Throughout the week the campers learn to process their loss through various activities such as making a memory box in honor of their loved ones and sharing mementos about their loved ones with their new friends. The times of grief processing is balanced with recreational activities such as playing on the playground or water games. These times help the campers realize that it is healthy to think about their loved ones, feel sad but also learn that it is alright to have fun again.
“The week of Camp New Hope opens up a space between the camper and their family to talk about their loved one and truly begin the process of healing together through their grief,” said Camp New Hope Volunteer, Christine Allen. “The first day they all were very quiet and shy. One camper almost seemed like he did not want to be at camp at all. Through out the week’s activities they began to bond with one another and natural support and compassion for one another started taking place. By the final day of camp they broke out of their shells and it was evident that they were getting something out of the activities they were participating in.”
The week of Camp New Hope culminates with a Camp Memorial Service that is put on by the campers. Each group comes up with a skit or song, or some way that they want to celebrate their loved ones and all family members are invited for this sacred time of tears and joy. The memorial service ends with the tree ceremony where each child places an ornament on the memorial tree and they and their families are invited back to Delaware Hospice to visit their tree anytime.
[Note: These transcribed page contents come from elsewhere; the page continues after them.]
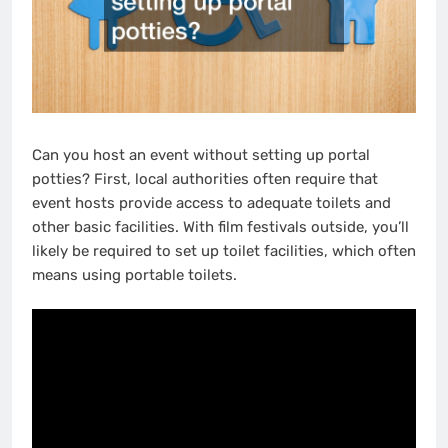
Can you host an event without setting up portal
potties? First, local authorities often require that
event hosts provide access to adequate toilets and
other basic facilities. With film festivals outside, you’ll
likely be required to set up toilet facilities, which often
means using portable toilets.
Camp New Hope counselors, many of them volunteers, know that their commitment to Camp New Hope is shaping the future of local children and their families. “What volunteering at Camp New Hope demonstrates is that it is truly better to give than to receive, and to be able to volunteer time and effort to a truly noble cause is one of the greatest things we can do to affect change in our societies,” said Terrence Weston, Camp New Hope Volunteer and Delaware Hospice Staff member. “Experiences like this heal universally. Not only do they heal those who are suffering the most, but they also have a way of healing those who are supporting them. I believe that people need to sacrifice for others in order to feel complete and this event has helped me to realize that.”
Camp New Hope has impacted thousands of individual’s lives. Not only do the campers experience the benefits of Camp, but also the hundreds of volunteers, staff members and guest presenters who have served at camp over these past 26 years have been privileged to witness the transformation of the children and teens. Numerous volunteers return each summer, forgoing their vacation time to attend Camp. Many of the volunteers are even past campers who have returned and share their firsthand experiences.
“Many Camp New Hope volunteers come back year after year and truly become a family. Each summer when Camp New Hope rolls around, not only are the volunteers excited for camp and to meet all the new campers, but they relish the opportunity to see their volunteer family again,” said Robin Murphy, BS, CT, Camp New Hope Director. “Without the Delaware Hospice volunteer staff, and generous donations from the community, Camp New Hope would not be possible. I thank everyone who gave their time and talents to make Camp New Hope 2016 a wonderful experience for many grieving children.”